Several cell types communicate with each other through a signaling platform (called synapse) that allows passage of molecules and signals. In particular, B cells form an immune synapse with cells exposing antigens at their surface. Formation of the synapse is critical in order to mechanically extract the antigen and to trigger further antibody production. We hypothesize that the structure of the synapse and the forces generated therein are essential for its mechanical stability in the physiological conditions of the lymph node, whereby the synapse is perturbed by external flows and non-specific cell-cell interactions. We are testing this hypothesis by a combination of in situ, in vitro and in silico approaches. The project aims at a larger comprehension of how tissue mechanics influence biological cell functions.
To understand how the mechanics of the lymph node affect the functions of immune cells, in particular B cells, we propose to (1) measure the mechanical perturbations a cell is subject to in the lymph node, (2) characterize the morphology, mechanics, and functionality of the synapse under perturbing hydrodynamics flow in microfluidic chips, and (3) interpret the results in the frame of an active matter theory.

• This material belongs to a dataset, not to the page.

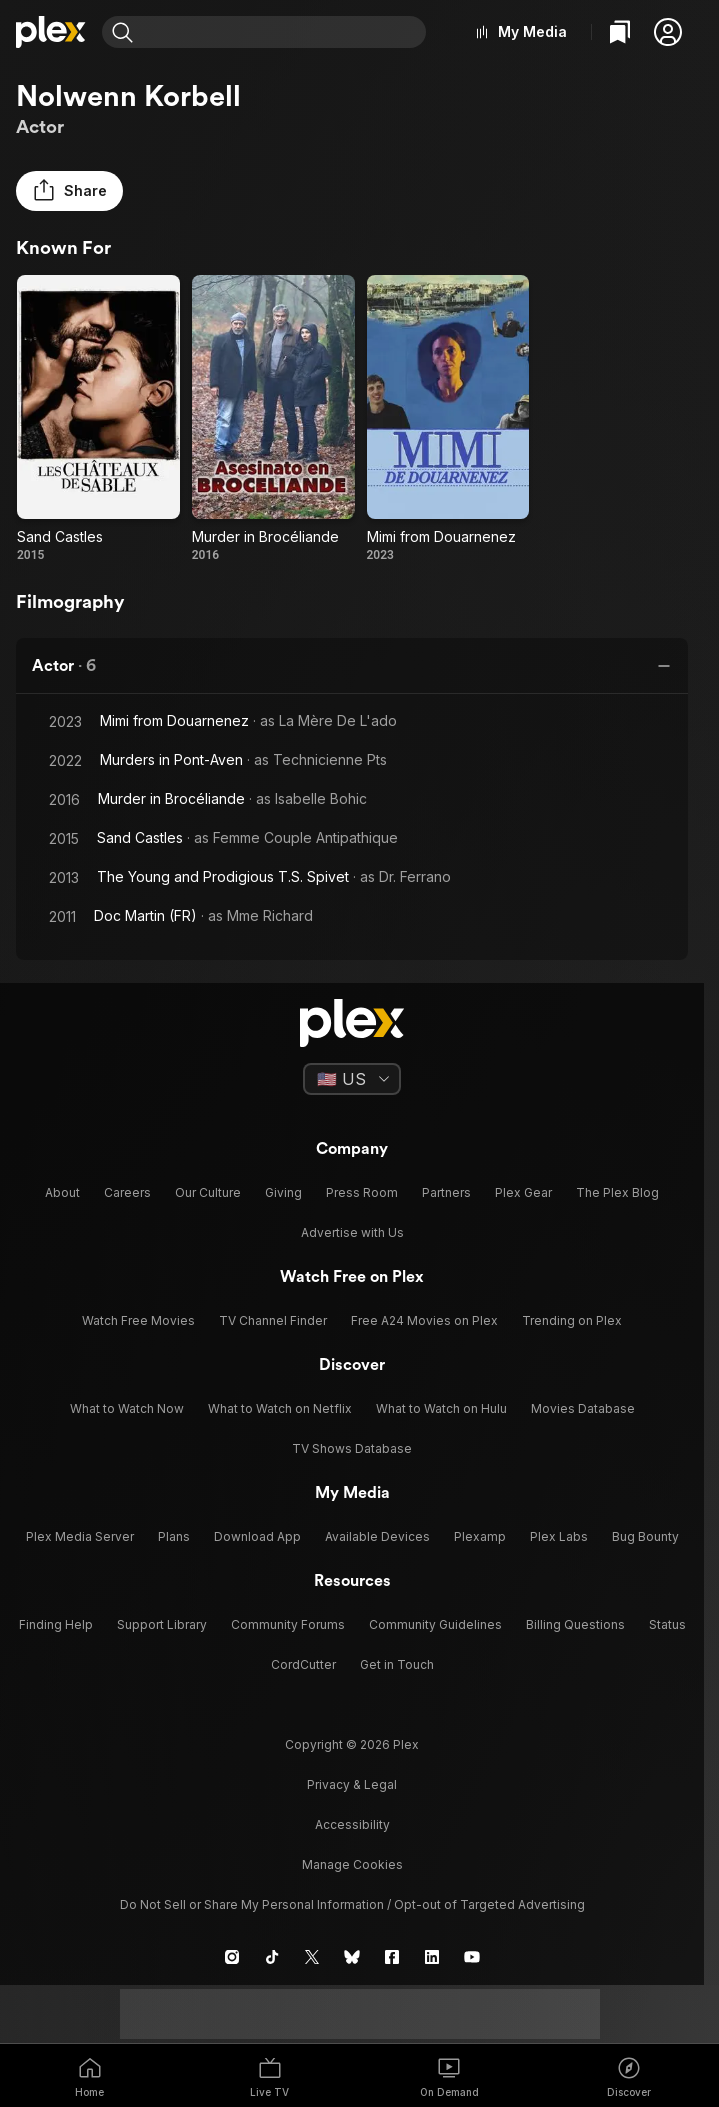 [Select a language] (352, 1079)
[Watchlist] (620, 32)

The measure of the mechanic and the mechanical activity of the living tissue are performed through microrheology techniques, that include observing cells and particles in living tissue slices. By using deformable lipid droplets we will estimate the stress the cells undergo and the time scale of their movement and deformations. Tissue slices allow access to the a living systems for hours, and to perturb it mechanically or chemically. We will further estimate the impact at the sub cellular level using in vitro microfluidic approaches to monitor by dynamic imaging the effect of compression and shearing on the cells and simultaneously measure the forces applied by the cells by traction force microscopy.